In a growing aspirant economy such as India, education enjoys pride of place among heads of expenditure in most middle income homes.

It is this spending that Kaizen—India’s first private equity (PE) fund being raised to focus on investing in education businesses—aims to tap into.
The Kaizen Education Fund I, being put together by Reema Shetty, Akhil Shahani, Sandeep Aneja and Jetu Lalvani, who together have at least 65 years of experience in education and private equity, hopes to raise $100-150 million (Rs482-723 crore).
“Education is as counter-cyclical as it gets. It’s a sector where people are willing to spend a disproportionate amount of their income to go back and reskill themselves even in a downturn,” Aneja said, adding the fund has received some commitments.
It’s indeed a hot segment, as shown in an investor survey by Chennai-based information provider Venture Intelligence. The January survey of at least 90 investors showed at least 80% of them looking to invest in education firms over the next six-eight months. Brokerage IDFC-SSKI Securities Ltd projected in January that it expects a 14% growth in private spending on education, making for an $80 billion market by 2012.
“Culturally, (Indians) want our children to be educated well. But there is not enough supply of good quality schools. There’s a huge potential there and it falls under the soft infrastructure that India needs to maintain the 10% type of growth. The problem is that there are a lot of regulatory impediments,” said Biswajit Subramanian, managing director of Providence Equity Advisors India Pvt. Ltd, the Indian arm of Providence Equity Partners Inc., a $21 billion fund that invests in telecom, media and information services segments.
He feels that for the big investors to come in, the country needs to change some of the regulatory restrictions that prohibit people from making a profit in education.

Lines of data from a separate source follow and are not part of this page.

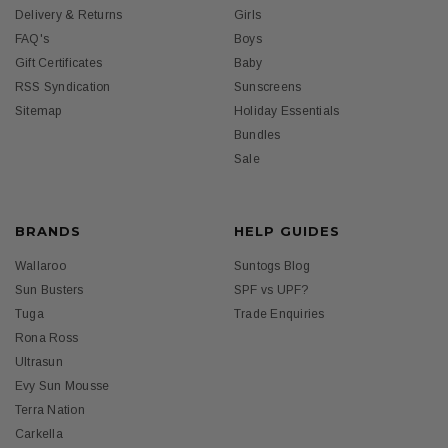
Delivery & Returns
Girls
FAQ's
Boys
Gift Certificates
Baby
RSS Syndication
Sunscreens
Sitemap
Holiday Essentials
Bundles
Sale
BRANDS
HELP GUIDES
Wallaroo
Suntogs Blog
Sun Busters
SPF vs UPF?
Tuga
Trade Enquiries
Rona Ross
Ultrasun
Evy Sun Mousse
Terra Nation
Carkella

Until then, “there might be pockets such as coaching institutes or distance learning institutes, which are not regulated, where you could invest,” said Subramanian.

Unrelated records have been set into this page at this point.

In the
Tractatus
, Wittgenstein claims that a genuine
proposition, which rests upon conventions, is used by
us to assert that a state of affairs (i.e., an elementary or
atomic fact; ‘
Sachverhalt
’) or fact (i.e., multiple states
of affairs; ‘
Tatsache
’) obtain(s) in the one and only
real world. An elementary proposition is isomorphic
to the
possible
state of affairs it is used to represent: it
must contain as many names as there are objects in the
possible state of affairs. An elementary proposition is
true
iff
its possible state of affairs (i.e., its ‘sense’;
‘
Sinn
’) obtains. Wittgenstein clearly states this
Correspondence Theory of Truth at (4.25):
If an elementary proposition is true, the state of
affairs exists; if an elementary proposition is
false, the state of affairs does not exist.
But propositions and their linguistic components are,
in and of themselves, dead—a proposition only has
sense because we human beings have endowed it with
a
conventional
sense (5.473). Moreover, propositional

Still, Kaizen sees itself investing the most in what is called core education that include kindergarten to class XII (referred to as K-12 in the business), colleges and universities, and vocational training institutes, segments that most other funds have shied away from, preferring instead parallel education businesses such as tutoring, and ancillary education services such as publication, online learning, multimedia, information technology infrastructure and courseware companies.